While the EDPS supports the Commission’s initiative aimed at better defining and harmonising the conditions under which notice-and-action should take place. He however underlines that notice-and-action procedures must respect fundamental rights, including the rights to data protection and to privacy.
The EDPS is of the view that there is a need for a more pan-European harmonised definition of the notion of ‘illegal content’ for which the notice-and-action procedures would be applicable, especially as such procedures may imply the processing of personal sensitive data (such as data relating to offences).

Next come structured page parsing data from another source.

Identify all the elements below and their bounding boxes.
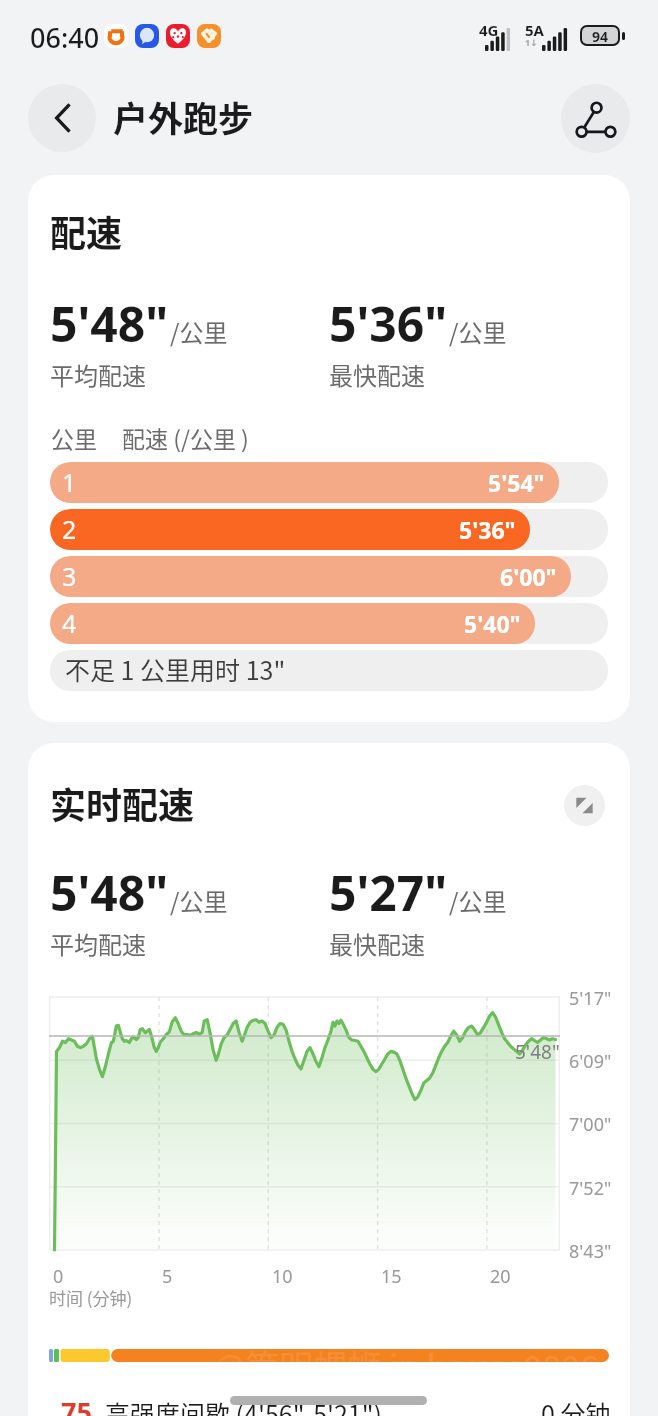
staticText: 6'09" xyxy=(569,1049,612,1074)
staticText: 5'48" xyxy=(515,1039,560,1065)
staticText: 配速 (/公里 ) xyxy=(122,421,249,454)
staticText: 94 xyxy=(592,27,609,44)
staticText: /公里 xyxy=(449,883,507,918)
staticText: 公里 xyxy=(51,421,97,454)
button[interactable]: 2 xyxy=(50,509,608,550)
staticText: 15 xyxy=(381,1264,402,1289)
staticText: 6'00" xyxy=(500,561,557,592)
staticText: 5'48" xyxy=(50,860,169,925)
staticText: 最快配速 xyxy=(329,357,425,392)
staticText: 7'00" xyxy=(569,1112,612,1137)
staticText: 06:40 xyxy=(30,19,100,56)
button[interactable]: Back xyxy=(28,84,96,152)
staticText: 8'43" xyxy=(569,1239,612,1264)
staticText: 5 xyxy=(162,1264,173,1289)
staticText: 5'27" xyxy=(329,860,448,925)
staticText: 20 xyxy=(490,1264,511,1289)
staticText: /公里 xyxy=(449,314,507,349)
staticText: 平均配速 xyxy=(50,357,146,392)
staticText: 3 xyxy=(62,559,77,593)
button[interactable]: Share xyxy=(561,84,630,153)
staticText: 高强度间歇 (4'56"-5'21") xyxy=(105,1395,383,1416)
staticText: /公里 xyxy=(170,314,228,349)
button[interactable]: 3 xyxy=(50,556,608,597)
staticText: 5'48" xyxy=(50,291,169,356)
button[interactable]: Expand chart xyxy=(564,785,605,826)
staticText: 0 分钟 xyxy=(541,1395,611,1416)
staticText: 不足 1 公里用时 13" xyxy=(65,651,286,687)
staticText: 1↓ xyxy=(525,36,538,48)
staticText: 配速 xyxy=(50,205,123,257)
staticText: 2 xyxy=(62,512,77,546)
staticText: 4G xyxy=(479,20,499,40)
staticText: 时间 (分钟) xyxy=(49,1285,133,1310)
staticText: 最快配速 xyxy=(329,926,425,961)
staticText: 平均配速 xyxy=(50,926,146,961)
staticText: 5'17" xyxy=(569,986,612,1011)
staticText: @筹明螺蛳 in house0806 xyxy=(213,1341,599,1390)
staticText: 0 xyxy=(53,1264,64,1289)
staticText: 5'36" xyxy=(459,514,516,545)
staticText: 4 xyxy=(62,606,77,640)
staticText: 1 xyxy=(62,465,77,499)
staticText: 5'40" xyxy=(464,608,521,639)
staticText: 75 xyxy=(61,1393,92,1416)
staticText: 5'54" xyxy=(488,467,545,498)
staticText: 7'52" xyxy=(569,1176,612,1201)
staticText: 5A xyxy=(525,20,544,40)
button[interactable]: 1 xyxy=(50,462,608,503)
staticText: 5'36" xyxy=(329,291,448,356)
staticText: /公里 xyxy=(170,883,228,918)
button[interactable]: 4 xyxy=(50,603,608,644)
staticText: 户外跑步 xyxy=(113,91,254,142)
staticText: 实时配速 xyxy=(50,777,195,829)
staticText: 10 xyxy=(272,1264,293,1289)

He puts forward the view that in several cases hosting service providers may be considered as data controllers under data protection law, responsible for ensuring the appropriate processing of the data. For example, in the case of social networks, the European data protection authorities have concluded that by designing the platform and the tools for the processing of personal data, social networks are controllers of the processing of personal data on their sites and that search engines too must be considered to some extent as controllers of the personal data they process in view of the fact that they are the ones who have designed the means of the processing, ie the indexing and referencing tools, to perform in a certain way.
He recommends that the notice-and-action procedures should: address the following issues:
– the confidentiality of the notice provider and of the other persons involved (eg complainant, suspect, witnesses, etc),
– the handling of their personal data for purpose of the assessment and afterwards,
– the need for a transparent and easy manner to challenge a decision of a service provider to take down material, and
– the modalities of cooperation with law enforcement authorities.
On the issue of pro-active measures against illegal content that may be taken by hosting service providers, the EDPS comments:
‘beyond the liability exemption issue, due account must be given to Article 15 of the e-commerce Directive which clearly sets forth that service provider do not have a general obligation ‘to monitor the information which they transmit or store, nor a general obligation actively to seek facts or circumstances indicating illegal activity.’ The Court of Justice of the EU has emphasized this principle in several cases. The question may therefore arise as to whether the types of pro-active measures sought from hosting providers would be lawful under the e-commerce Directive and the e-privacy Directive and whether such measures would also be considered proportionate under the data protection Directive.’